As generative AI grows in popularity and rapidly evolves, so does the need to fine-tune models for specific commercial needs, training them on proprietary data to extend their base capabilities.


RLHF Studio

Dataloop’s RLHF studio (Reinforcement Learning Human Feedback) enables prompt engineering, allowing annotators to provide their feedback over responses to prompts. Both prompts and responses can be any type of item, for example, text or an image, and soon we will also support video and audio.

The purpose of the RLHF Studio is to enable organizations to fine-tune their generative AI models. The studio supports multiple prompts and responses, organized in a sequential chat flow, where annotators can provide feedback at any stage, rank the best response, and offer necessary feedback to enhance the model.

Once you open the JSON file, the RLHF Studio is displayed, and it has two sections: Conversation and Feedback.

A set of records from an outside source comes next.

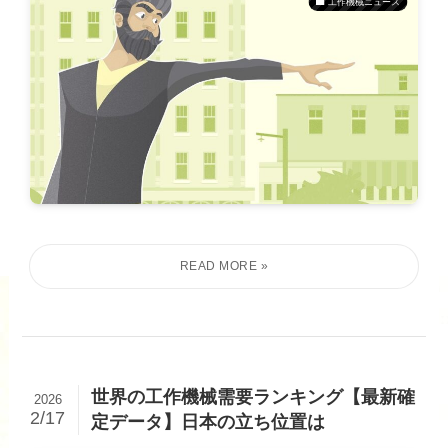
工作機械ニュース
世界の工作機械需要ランキング【最新確
2026
2/17
定データ】日本の立ち位置は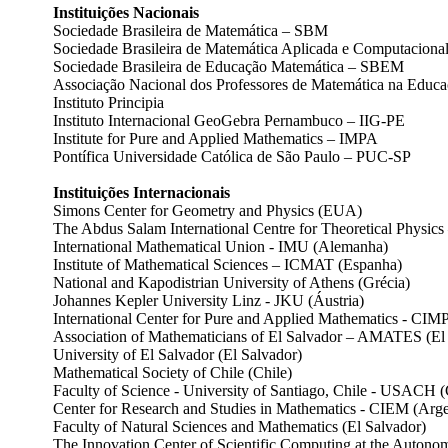
Instituições Nacionais
Sociedade Brasileira de Matemática – SBM
Sociedade Brasileira de Matemática Aplicada e Computacio
Sociedade Brasileira de Educação Matemática – SBEM
Associação Nacional dos Professores de Matemática na Edu
Instituto Principia
Instituto Internacional GeoGebra Pernambuco – IIG-PE
Institute for Pure and Applied Mathematics – IMPA
Pontífica Universidade Católica de São Paulo – PUC-SP
Instituições Internacionais
Simons Center for Geometry and Physics (EUA)
The Abdus Salam International Centre for Theoretical Physics 
International Mathematical Union - IMU (Alemanha)
Institute of Mathematical Sciences – ICMAT (Espanha)
National and Kapodistrian University of Athens (Grécia)
Johannes Kepler University Linz - JKU (Áustria)
International Center for Pure and Applied Mathematics - CIM
Association of Mathematicians of El Salvador – AMATES (El
University of El Salvador (El Salvador)
Mathematical Society of Chile (Chile)
Faculty of Science - University of Santiago, Chile - USACH (
Center for Research and Studies in Mathematics - CIEM (Arge
Faculty of Natural Sciences and Mathematics (El Salvador)
The Innovation Center of Scientific Computing at the Auton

For more information on the JSON format, see the RLHF JSON document.


Conversation

This section contains prompts and responses. The Text viewer for both Prompts and Responses supports Markdown formatting in addition to standard text. To create well-structured content with elements like headings, bold, italics, and other formatting options, use Markdown format to ensure the text is displayed correctly.

For example,

  • # Heading 1 -> Heading 1
  • ## Heading 2 -> Heading 2
  • **bold** -> bold

For more information on formatting, see the Markdown Syntax page.

Prompts

A prompt is an instruction, question, stimulus, or cue given to the model to provide responses. Dataloop supports more than one prompt for generating model responses. The project owners or managers upload the prompts' data to the dataset.

Response

A response is the action or answer that occurs as a result of a prompt. Dataloop supports more than two model responses; hence, a prompt might have multiple responses that were generated by different model versions or completely different models.

Upload Responses

You can connect your models to the Dataloop platform or use the SDK to upload responses.


Feedback

Enables annotators to answer questions and provide feedback on the responses generated by the model. The questions in the feedback section are defined and customized by the project owner or manager through the recipe.
The list of responses is displayed based on the selection made in the Conversation > Response section.


RLHF Studio Keyboard Shortcuts

General Shortcuts

ActionKeyboard Shortcuts
SaveS
DeleteDelete
UndoCtrl + Z
RedoCtrl + Y
Zoom In/OutScroll
Change BrightnessVertical Arrow + M
Change ContrastVertical Arrow + R
PanCtrl + Drag
Tool Selection0-9 (1-6 for Segmentation Studio)
Move selected annotationsShift + Arrow Keys
Previous ItemLeft Arrow
Next ItemRight Arrow
Add Item DescriptionT
Mark Item as DoneShift + F
Mark Item as DiscardedShift + G
Enable Cross Grid Tool HelperAlt + G
Hold G to show Cross Grid MeasurementsG
Hide/Show AnnotationsH
Show Unmasked PixelsCtrl + M
Hide/Show Annotation ControllersC
Set Object ID menuO
Toggle pixel measurementP
Use tool creation modeHold Shift
Copy annotations from previous itemShift + V


Work in the RLHF Studio

Project owners or managers perform the following actions for the RLHF Studio:

  • Upload prompts data
  • Set feedback questions.
  • Approve feedback questions.
  • Report an issue.

Annotators are getting tasks to validate the models' responses (predictions). Annotators perform the following actions in the RLHF Studio to validate the responses:

  • Verify the prompts and their responses.
  • Rank the responses.
  • Provide answers to the questions in the feedback section.
  • Add comments
  • Send the answers for review.
Using SDK

Use the SDK to upload prompts and responses.

Set Feedback Questions

To set the questions presented in the feedback section, the project owner or developer can edit the attributes of the recipe.
Dataoop supports multiple question types such as scale, multiple choice, yes-no questions, and open questions, and soon we will support ranking.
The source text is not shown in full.